(Saved entries)

○ ○ ○ ○

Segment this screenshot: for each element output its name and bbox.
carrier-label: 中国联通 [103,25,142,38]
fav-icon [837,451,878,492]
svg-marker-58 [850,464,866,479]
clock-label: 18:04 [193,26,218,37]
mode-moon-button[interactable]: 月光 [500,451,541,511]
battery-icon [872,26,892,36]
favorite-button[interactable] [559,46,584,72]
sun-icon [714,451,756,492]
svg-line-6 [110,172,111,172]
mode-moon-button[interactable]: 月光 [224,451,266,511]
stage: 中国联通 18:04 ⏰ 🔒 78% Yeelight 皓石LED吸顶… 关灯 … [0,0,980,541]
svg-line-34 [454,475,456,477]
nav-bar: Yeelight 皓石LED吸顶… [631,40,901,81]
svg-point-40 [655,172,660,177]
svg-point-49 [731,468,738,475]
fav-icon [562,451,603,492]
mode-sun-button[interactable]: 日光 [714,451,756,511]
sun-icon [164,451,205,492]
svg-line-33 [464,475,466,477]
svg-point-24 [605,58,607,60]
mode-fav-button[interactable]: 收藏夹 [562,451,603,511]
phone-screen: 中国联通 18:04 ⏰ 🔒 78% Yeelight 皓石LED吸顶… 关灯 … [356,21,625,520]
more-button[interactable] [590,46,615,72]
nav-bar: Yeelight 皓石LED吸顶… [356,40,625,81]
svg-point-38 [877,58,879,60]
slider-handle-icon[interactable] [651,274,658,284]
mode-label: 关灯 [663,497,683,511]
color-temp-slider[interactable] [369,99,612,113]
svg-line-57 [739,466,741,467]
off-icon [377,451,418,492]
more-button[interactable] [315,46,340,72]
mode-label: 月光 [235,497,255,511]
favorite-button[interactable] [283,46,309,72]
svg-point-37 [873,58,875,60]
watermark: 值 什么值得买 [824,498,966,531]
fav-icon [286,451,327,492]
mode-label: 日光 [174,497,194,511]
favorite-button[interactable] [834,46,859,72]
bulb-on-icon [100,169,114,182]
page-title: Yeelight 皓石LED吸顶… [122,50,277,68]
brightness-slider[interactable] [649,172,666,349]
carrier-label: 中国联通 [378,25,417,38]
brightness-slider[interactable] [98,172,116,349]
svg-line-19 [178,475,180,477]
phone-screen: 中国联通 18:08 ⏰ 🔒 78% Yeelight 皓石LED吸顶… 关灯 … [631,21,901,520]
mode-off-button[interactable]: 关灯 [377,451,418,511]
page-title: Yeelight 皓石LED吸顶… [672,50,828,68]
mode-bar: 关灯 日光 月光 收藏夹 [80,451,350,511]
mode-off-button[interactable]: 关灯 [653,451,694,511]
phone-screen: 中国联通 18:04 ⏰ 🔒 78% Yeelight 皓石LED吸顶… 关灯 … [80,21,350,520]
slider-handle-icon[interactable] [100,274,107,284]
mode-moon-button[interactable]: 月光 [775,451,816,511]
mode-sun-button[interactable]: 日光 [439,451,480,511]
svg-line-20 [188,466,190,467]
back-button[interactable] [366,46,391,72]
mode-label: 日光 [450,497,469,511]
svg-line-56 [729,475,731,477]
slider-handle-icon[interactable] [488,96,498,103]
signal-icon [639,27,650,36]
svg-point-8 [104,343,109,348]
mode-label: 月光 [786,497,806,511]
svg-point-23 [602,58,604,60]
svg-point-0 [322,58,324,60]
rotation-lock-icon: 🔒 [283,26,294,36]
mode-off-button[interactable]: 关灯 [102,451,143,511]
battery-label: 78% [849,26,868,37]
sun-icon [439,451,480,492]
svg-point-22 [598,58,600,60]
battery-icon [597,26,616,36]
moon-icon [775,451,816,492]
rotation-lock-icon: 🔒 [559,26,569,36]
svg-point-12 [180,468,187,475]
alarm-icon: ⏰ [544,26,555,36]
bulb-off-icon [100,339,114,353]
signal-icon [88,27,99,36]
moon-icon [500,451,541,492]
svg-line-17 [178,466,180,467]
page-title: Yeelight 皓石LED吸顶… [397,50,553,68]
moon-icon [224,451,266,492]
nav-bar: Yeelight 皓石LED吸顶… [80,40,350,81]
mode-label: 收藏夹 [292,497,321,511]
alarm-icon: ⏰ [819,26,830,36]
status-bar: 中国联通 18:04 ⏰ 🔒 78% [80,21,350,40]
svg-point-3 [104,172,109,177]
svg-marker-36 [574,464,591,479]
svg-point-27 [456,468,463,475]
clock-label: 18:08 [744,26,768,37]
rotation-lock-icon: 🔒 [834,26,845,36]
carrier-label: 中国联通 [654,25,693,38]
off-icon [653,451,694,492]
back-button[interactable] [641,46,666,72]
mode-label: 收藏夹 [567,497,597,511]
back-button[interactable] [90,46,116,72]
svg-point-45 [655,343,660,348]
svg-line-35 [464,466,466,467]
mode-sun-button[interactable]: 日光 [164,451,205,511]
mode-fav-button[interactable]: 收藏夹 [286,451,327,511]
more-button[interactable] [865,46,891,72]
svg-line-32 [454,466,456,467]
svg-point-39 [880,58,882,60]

○ ○ ○ ○

> **TASK INSTRUCTIONS**
The word "back" may appear in several lines of the data; copy every line where it does.

> **OUTPUT FOR THIS EXERCISE**
back-button[interactable] [366,46,391,72]
back-button[interactable] [641,46,666,72]
back-button[interactable] [90,46,116,72]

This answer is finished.